*PROBLEM DESCRIPTION*
Quote exactly, and only, the lines of the material below from the line with "Копылова М.А. (144, 946)" through the line with "Find a dealer (775, 63)".

*DATASET RECORDS*
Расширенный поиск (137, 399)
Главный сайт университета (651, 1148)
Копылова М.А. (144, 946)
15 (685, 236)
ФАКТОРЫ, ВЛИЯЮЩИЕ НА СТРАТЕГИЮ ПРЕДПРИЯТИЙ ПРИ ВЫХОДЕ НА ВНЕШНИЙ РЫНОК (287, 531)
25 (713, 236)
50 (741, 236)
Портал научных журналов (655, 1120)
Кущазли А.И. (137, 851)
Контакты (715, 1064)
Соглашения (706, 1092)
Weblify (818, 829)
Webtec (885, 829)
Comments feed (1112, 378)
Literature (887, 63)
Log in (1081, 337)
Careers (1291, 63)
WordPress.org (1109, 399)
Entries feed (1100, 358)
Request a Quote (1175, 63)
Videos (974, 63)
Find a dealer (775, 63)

...

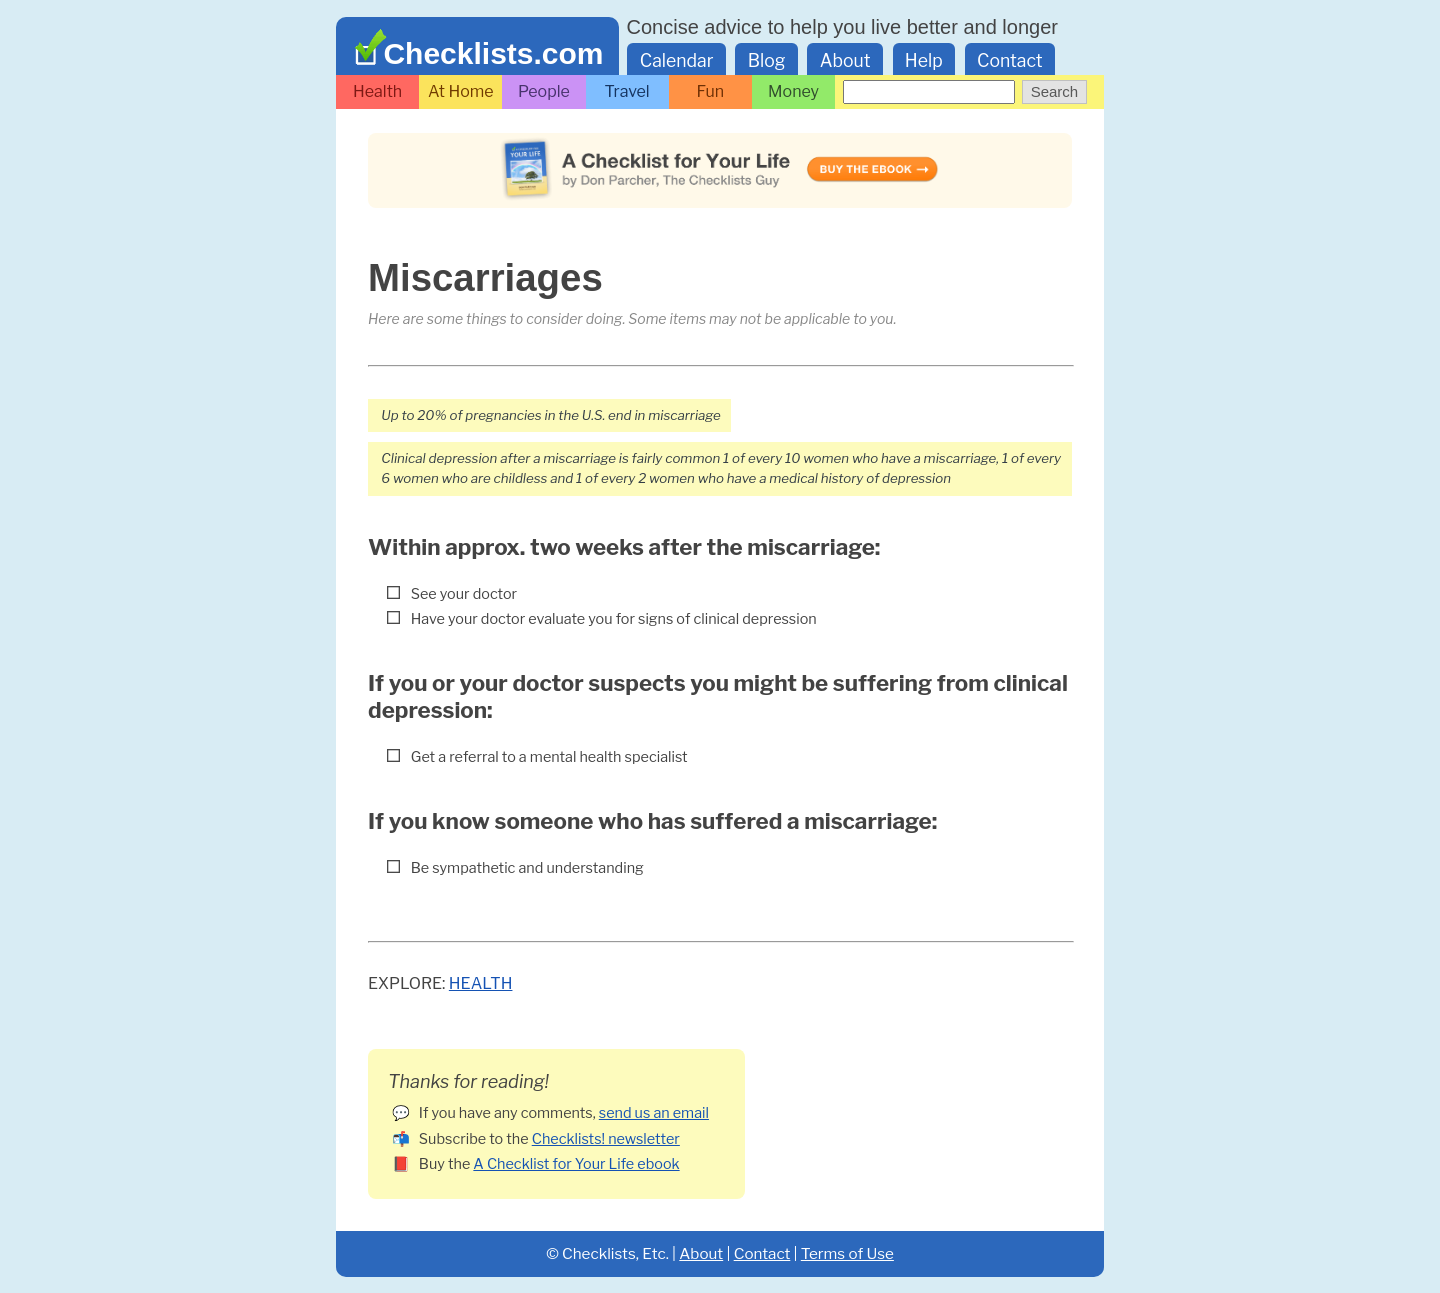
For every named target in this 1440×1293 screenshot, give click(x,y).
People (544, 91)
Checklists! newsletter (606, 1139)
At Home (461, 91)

* * *

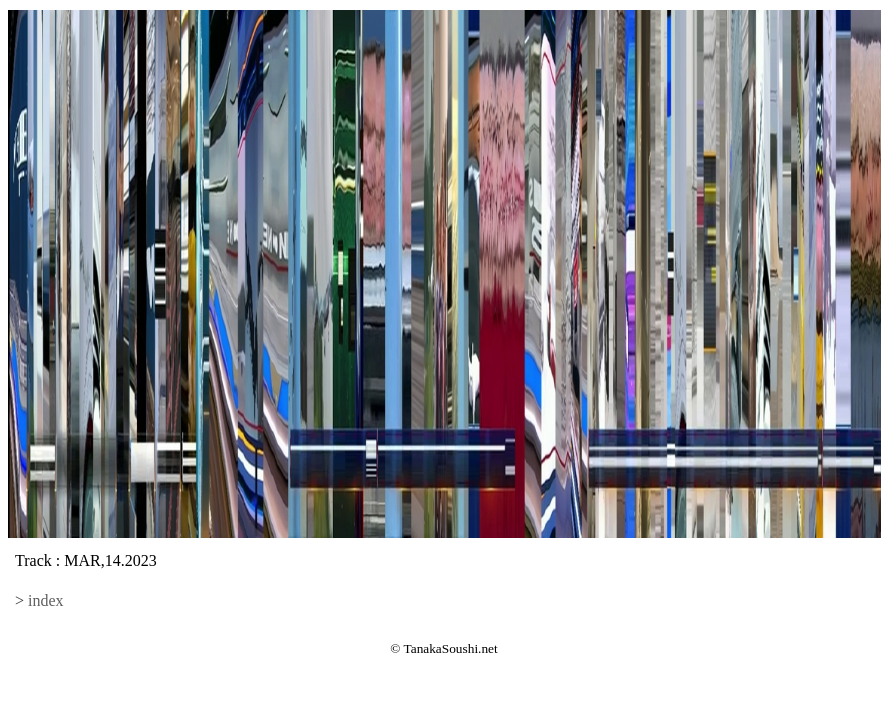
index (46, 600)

*SOLUTION FOR THIS PROBLEM*
Копылова М.А. (144, 946)
15 (685, 236)
ФАКТОРЫ, ВЛИЯЮЩИЕ НА СТРАТЕГИЮ ПРЕДПРИЯТИЙ ПРИ ВЫХОДЕ НА ВНЕШНИЙ РЫНОК (287, 531)
25 (713, 236)
50 (741, 236)
Портал научных журналов (655, 1120)
Кущазли А.И. (137, 851)
Контакты (715, 1064)
Соглашения (706, 1092)
Weblify (818, 829)
Webtec (885, 829)
Comments feed (1112, 378)
Literature (887, 63)
Log in (1081, 337)
Careers (1291, 63)
WordPress.org (1109, 399)
Entries feed (1100, 358)
Request a Quote (1175, 63)
Videos (974, 63)
Find a dealer (775, 63)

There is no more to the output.